Cada año, el Imperio enviaba a uno de sus Custodios para elegir un tributo. Un joven. O una joven. Nadie sabía para qué eran llevados. Algunos decían que eran convertidos en servidores del fuego. Otros, que eran quemados vivos como ofrendas para alimentar la llama sagrada que mantenía el mundo girando. Asha no creía en ninguna de esas historias. Creía en una sola verdad: el que se iba, nunca volvía.
Y si se ofrecía, su familia recibía pan. Hierbas. Carbón. Medicina. Por un año entero.
No era un sacrificio.
Era un trato.
Las trompetas cesaron. Una columna de fuego cruzó el cielo como una herida llameante. Y del cielo bajó la figura del Custodio.
Era alto, imponente, vestido con ropajes negros ribeteados de cobre. Su rostro cubierto por una máscara de obsidiana.
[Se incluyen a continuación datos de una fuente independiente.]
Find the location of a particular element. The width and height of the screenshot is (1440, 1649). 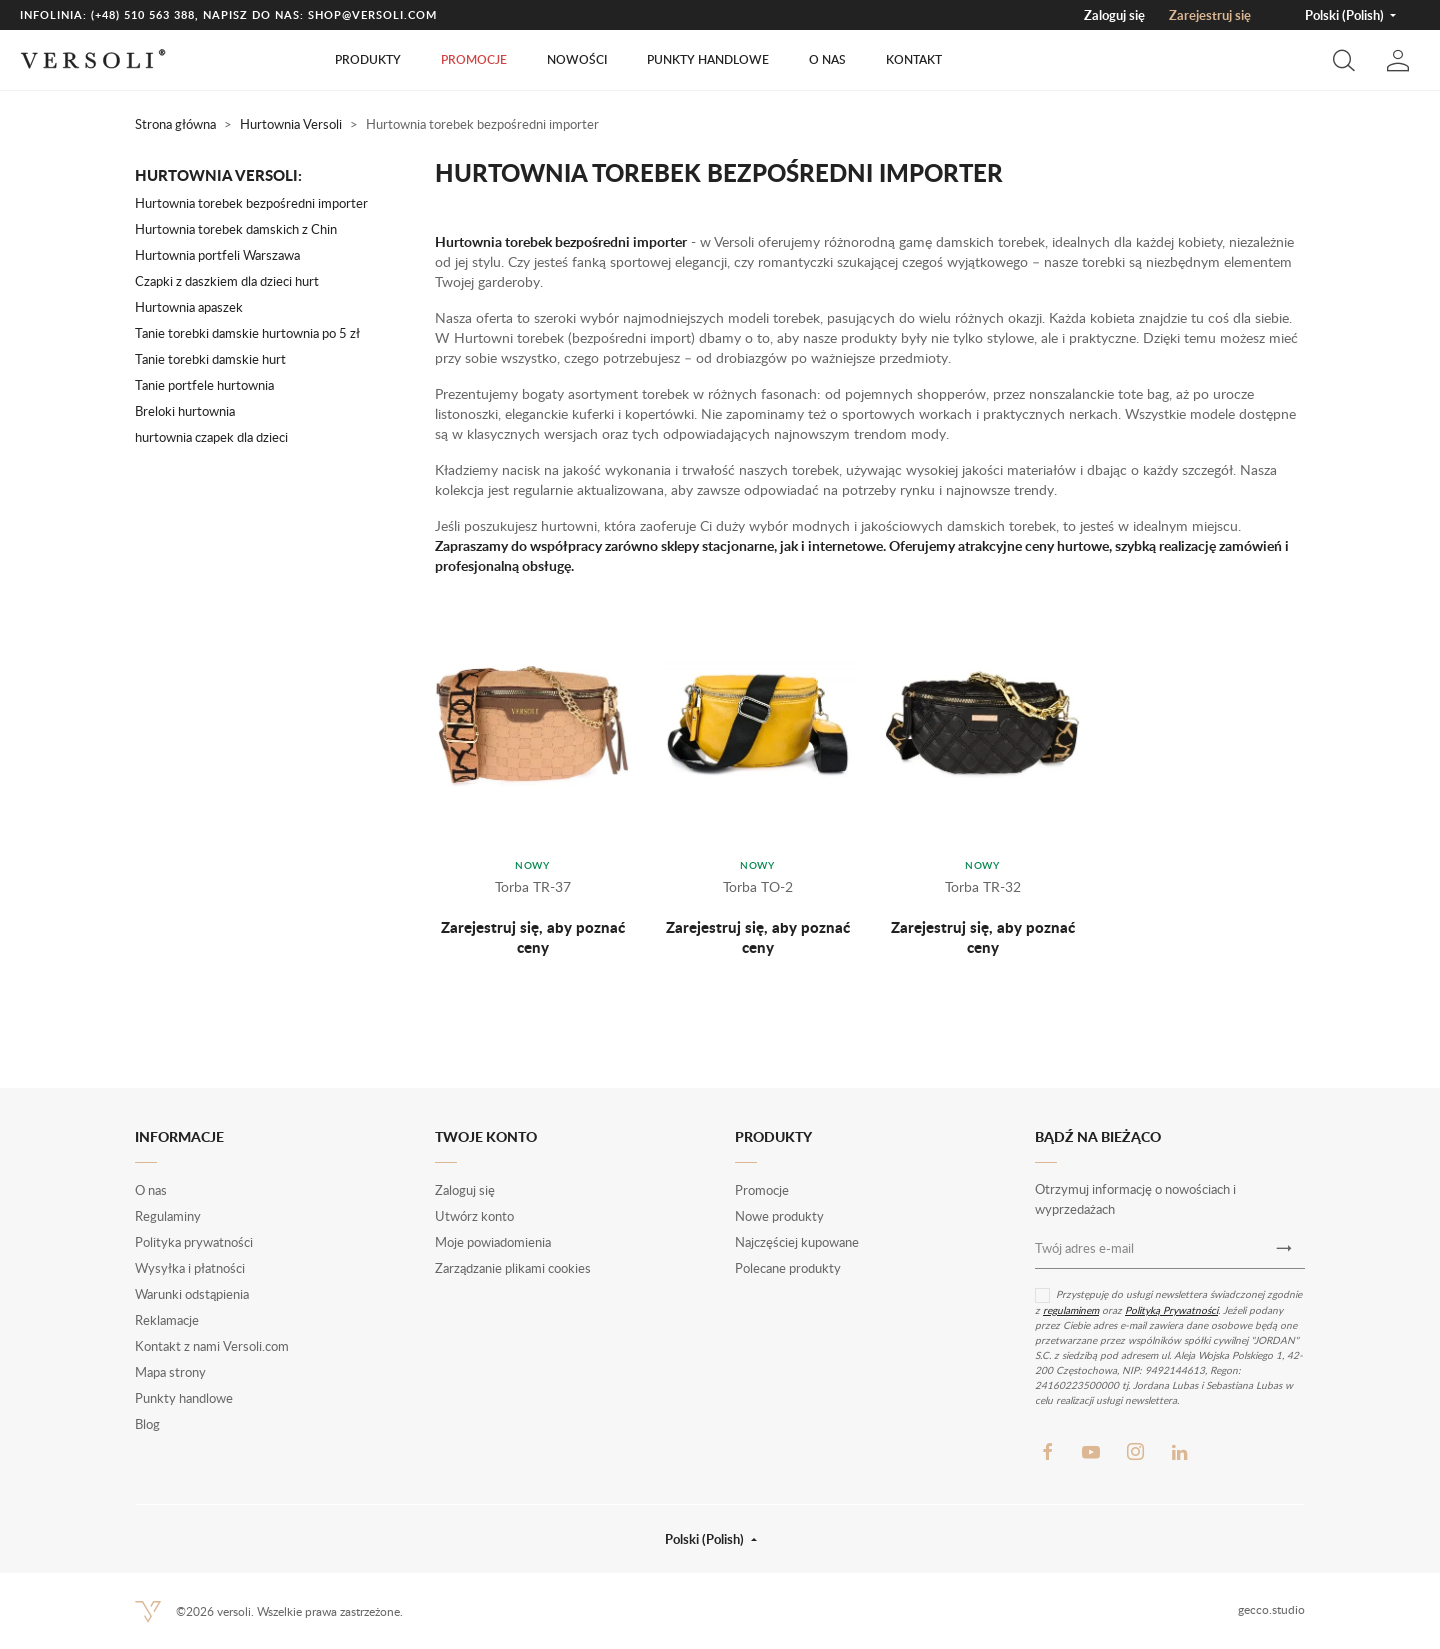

Sin boca. Sin ojos. Sin alma.
Caminó sin hablar. Los ancianos del pueblo se inclinaron hasta tocar la tierra. El Custodio se detuvo frente a los jóvenes. El aire se hizo denso. La temperatura subió como si el sol hubiese descendido de golpe.
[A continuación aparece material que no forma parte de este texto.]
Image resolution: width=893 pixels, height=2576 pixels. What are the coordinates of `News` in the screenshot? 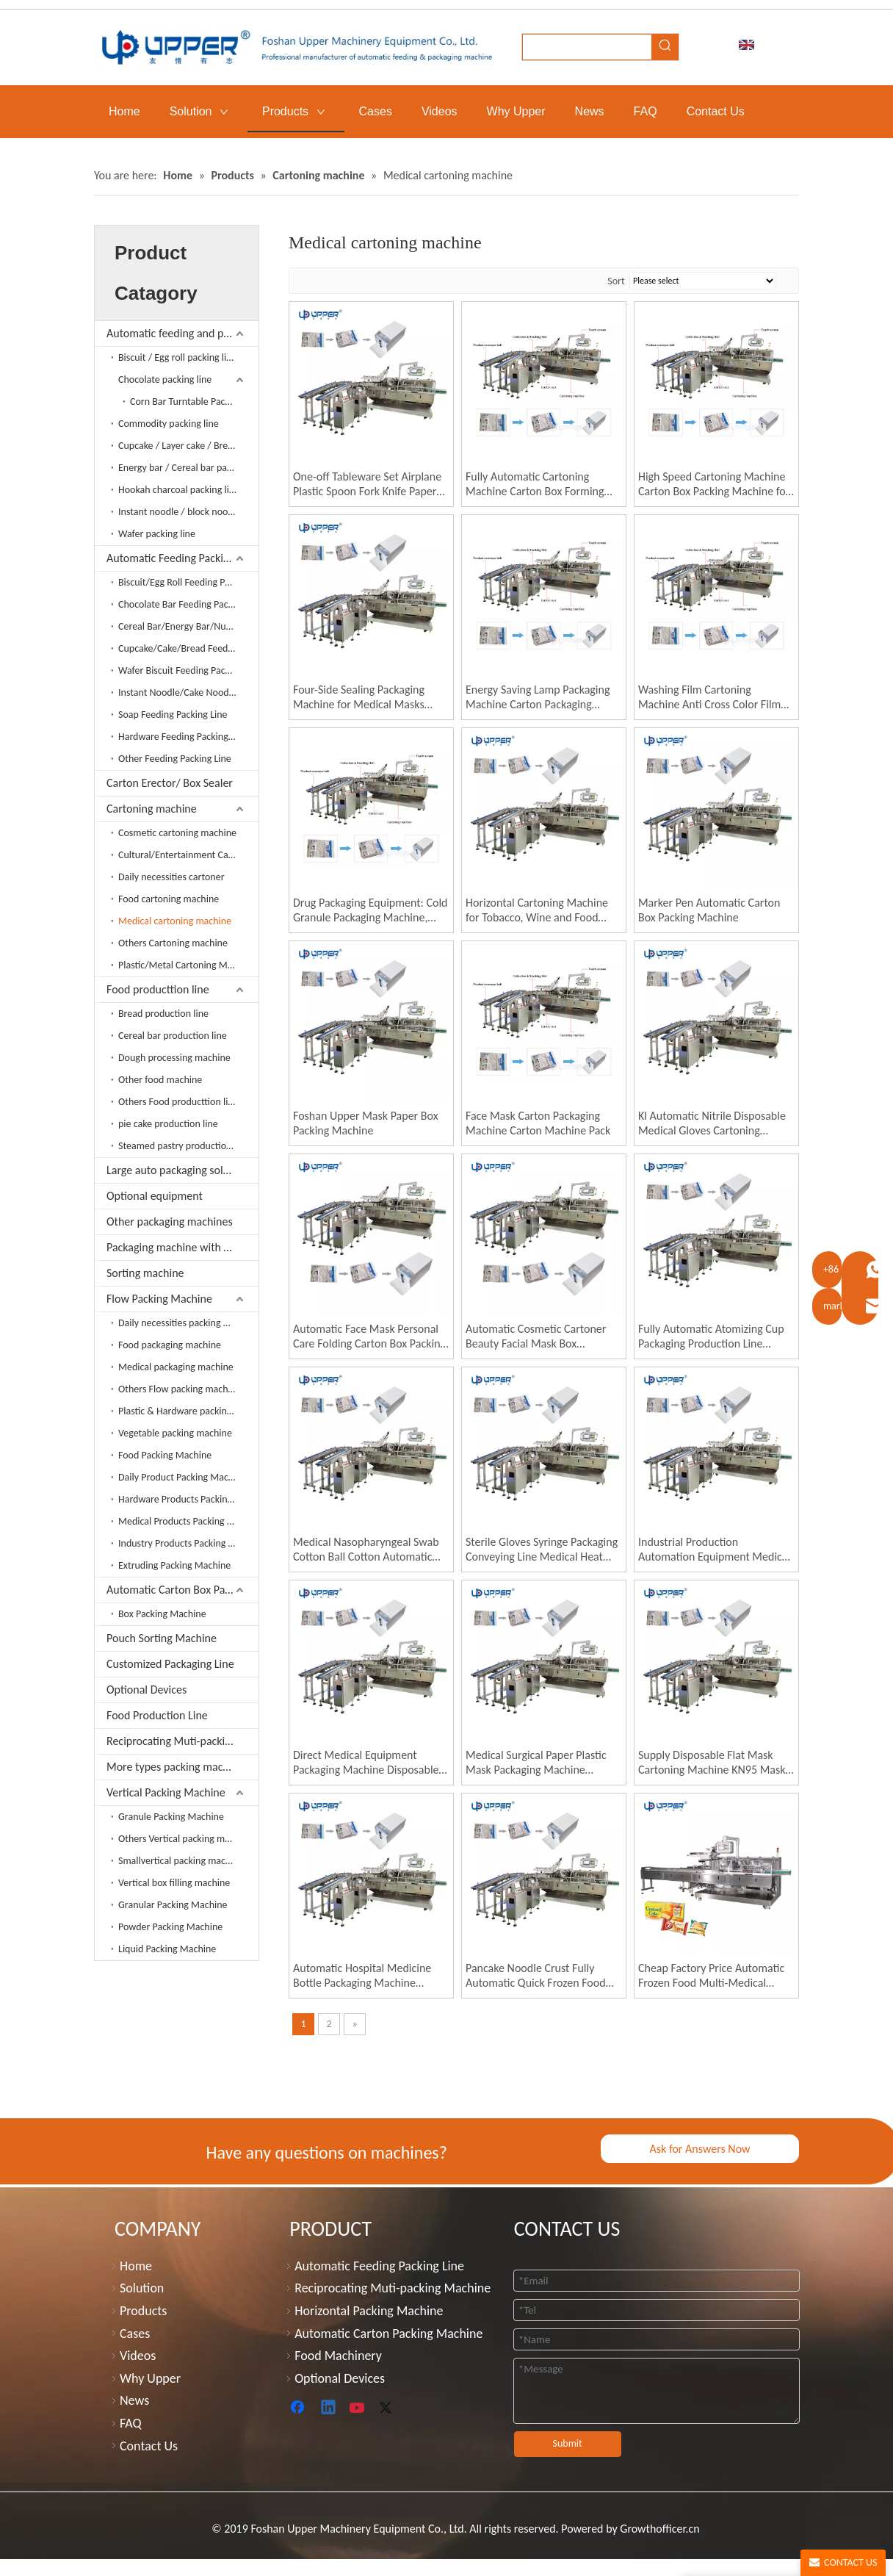 It's located at (134, 2400).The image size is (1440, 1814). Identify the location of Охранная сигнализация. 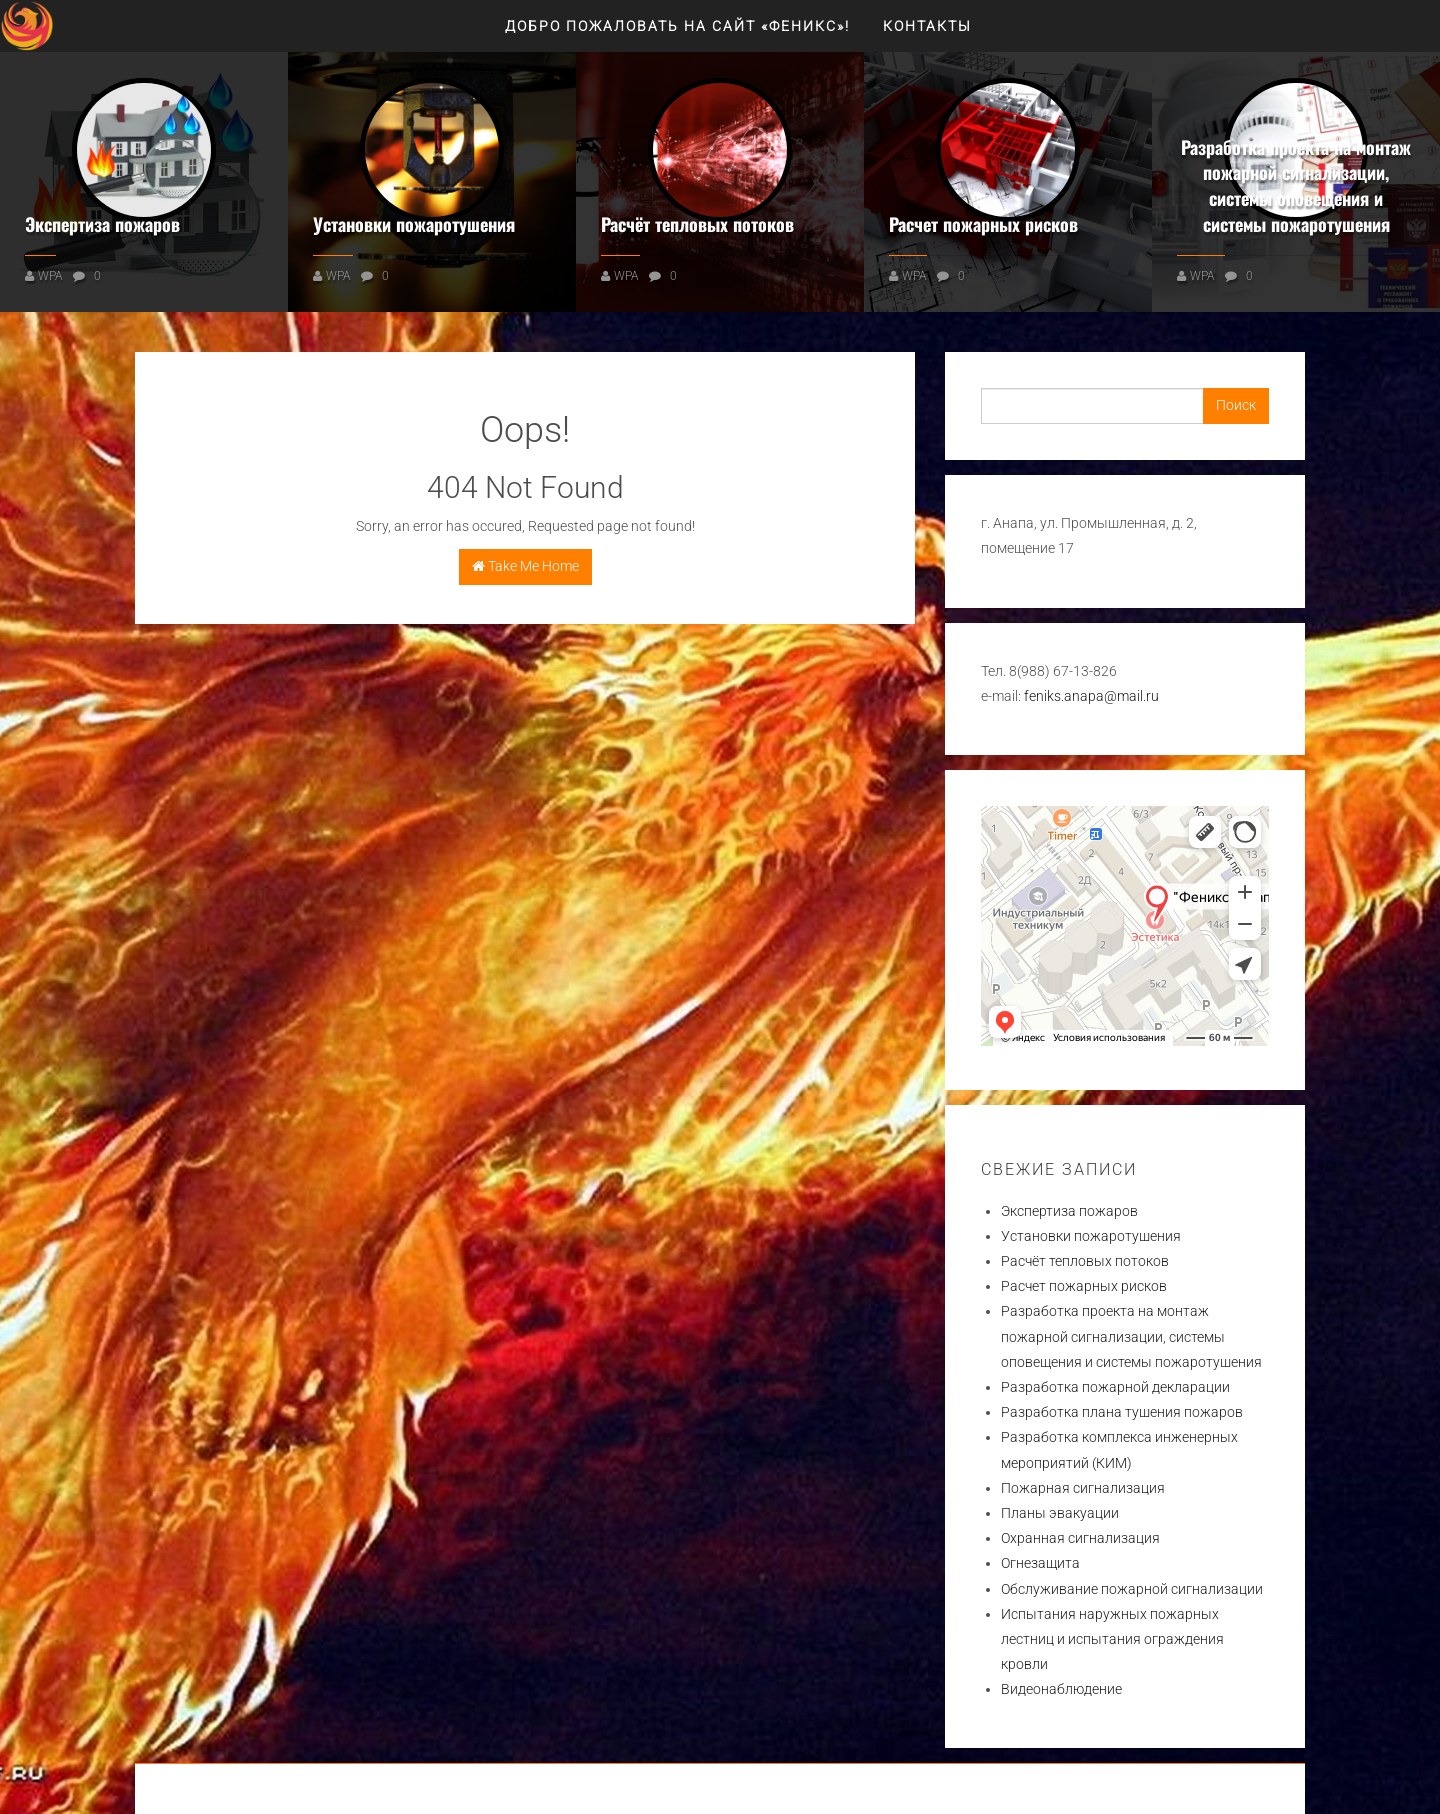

Uno por uno, los miró. O eso parecía. Aunque nadie sabía qué había tras esa máscara. Algunos decían que los Custodios ya no eran humanos. Que habían sido consumidos por la memoria del fuego.
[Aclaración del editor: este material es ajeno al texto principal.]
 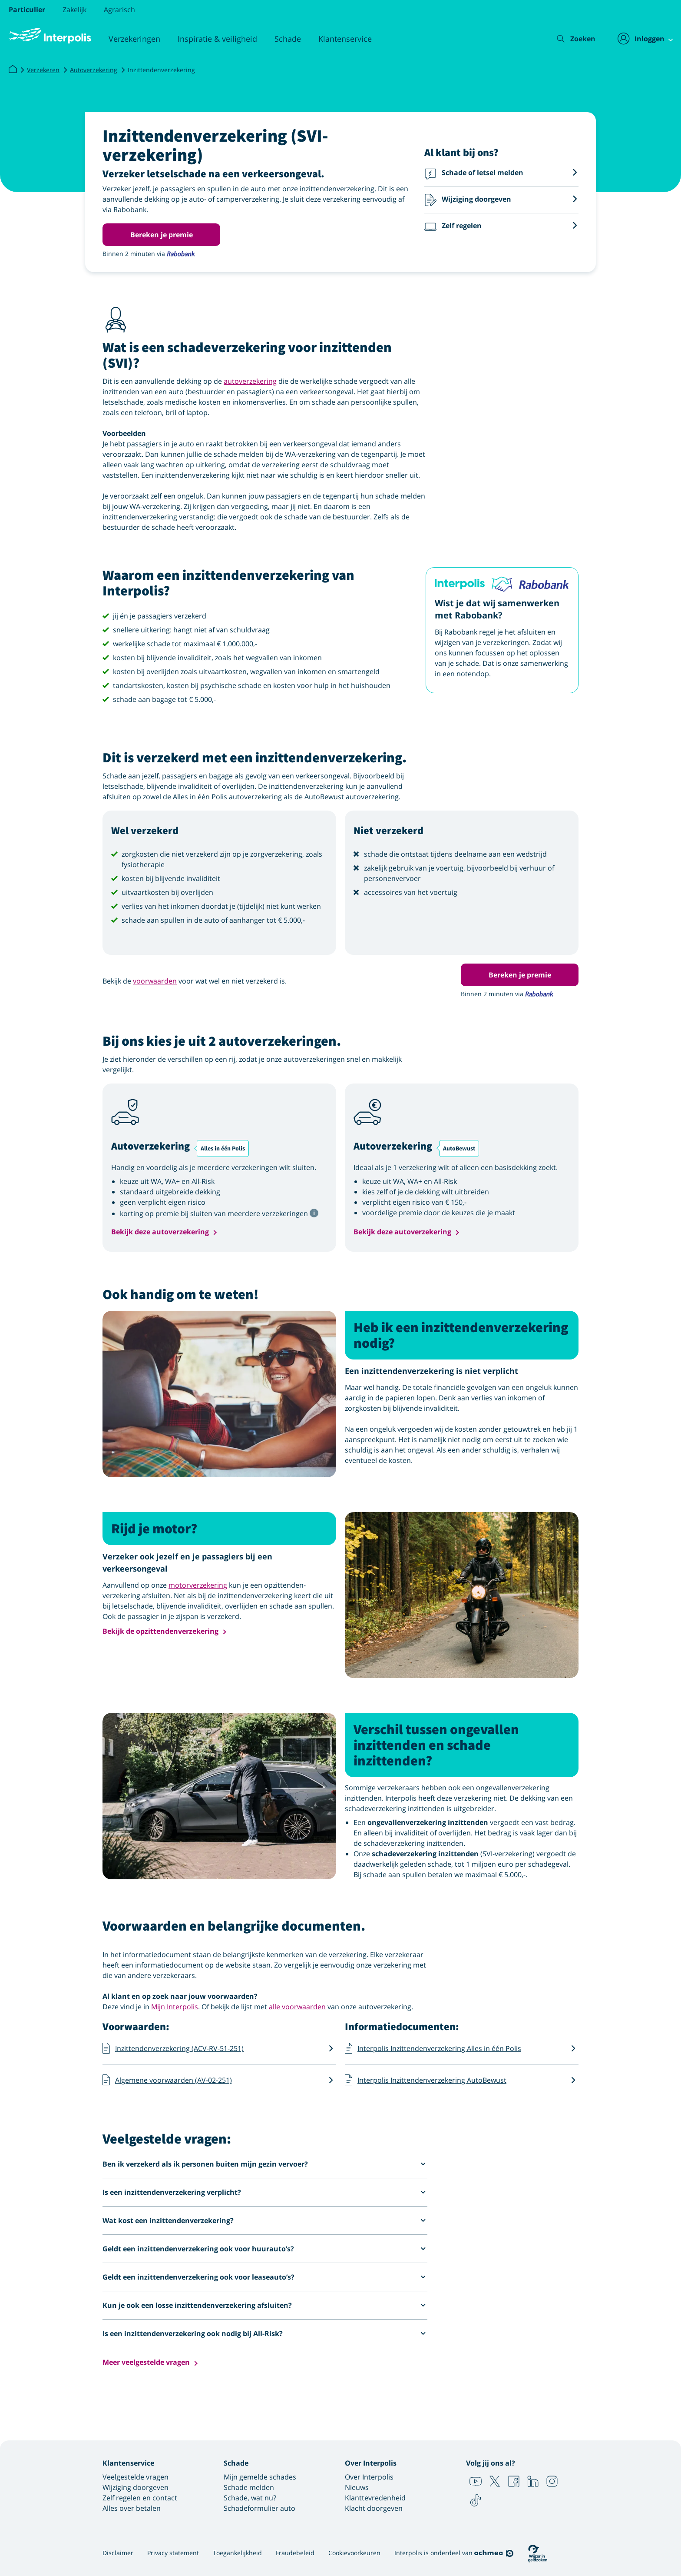 What do you see at coordinates (297, 2006) in the screenshot?
I see `alle voorwaarden` at bounding box center [297, 2006].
Cuando llegó a la mitad de la fila, Asha dio un paso adelante.
-Yo me ofrezco -dijo. Su voz rompió el aire como un cuchillo. No tembló. No dudó.
El Custodio se detuvo. Lentamente, levantó una mano y la señaló.
El pueblo exhaló al unísono. Murmullos. Silencio. Suspiros.
Asha fue tomada.
No supo si fue alivio o tristeza lo que sintió. Solo caminó, siguiéndolo. Las piedras estaban calientes bajo sus pies descalzos. No se giró para mirar atrás. Si lo hacía, se rompería.
El Custodio extendió una esfera de fuego ante ella. Flotaba. Vibraba. Y sin una palabra, la empujó dentro.
Asha cruzó el umbral de fuego. No hubo dolor. Solo un destello, un zumbido profundo, y un vacío en el estómago.
Cuando volvió a abrir los ojos, ya no estaba en Nareth.
Estaba en las entrañas del Imperio.
El aire era pesado, lleno de resina y humo dulce. Estaban en una cámara subterrránea, iluminada por vetas de magma que corrían por las paredes como ríos vivos. Células de obsidiana flotaban en el aire, vibrando con un lenguaje que no comprendía.
El Custodio caminó por un puente de piedra, y ella le siguió. Su cuerpo comenzó a sudar, su corazón latió con fuerza. Pero no podía hablar. No debía preguntar.
Al final del puente, tres figuras la esperaban. Dos mujeres con rostros cubiertos por velos carmesí, y un anciano de piel quemada, cuyos ojos eran como carbones apagados.
-Esta es la oferente -dijo una de las mujeres, como leyendo un verso antiguo.
El Custodio asintió, y se retiró sin una palabra.
Asha quedó sola frente a ellos.
-Nombre -ordenó el anciano.
Ella abrió la boca, pero recordó las palabras de su madre. Y cerró los labios.
-Silencio, entonces -dijo el anciano-. Serás catalogada como "F-921".
F. De fuego. O de ofrenda. O de olvido.
Asha no protestó. No tembló. Era fuerte. Debía serlo.
Las mujeres la despojaron de su túnica. Le lavaron el cuerpo con ceniza aromática y le marcaron la espalda con un símbolo incandescente que no llegó a ver. Dolía. Pero no gritó.
Recibió un nuevo atuendo: lino oscuro, y un collar de hierro. Sin adornos. Sin alma.
Esa noche durmió en una célula de piedra. Con otras tres jóvenes. Ninguna habló. Todas temblaban.
Asha no.
Pensaba en su madre. En el pan que llegaría a la choza. En las hierbas que aliviarían la fiebre.
Pensaba que ese sufrimiento tenía sentido.
Afuera, la llama eterna ardía en lo alto del Templo del Recuerdo.
Y Asha, la hija de humo, empezaba a entender lo que significaba ser memoria viva.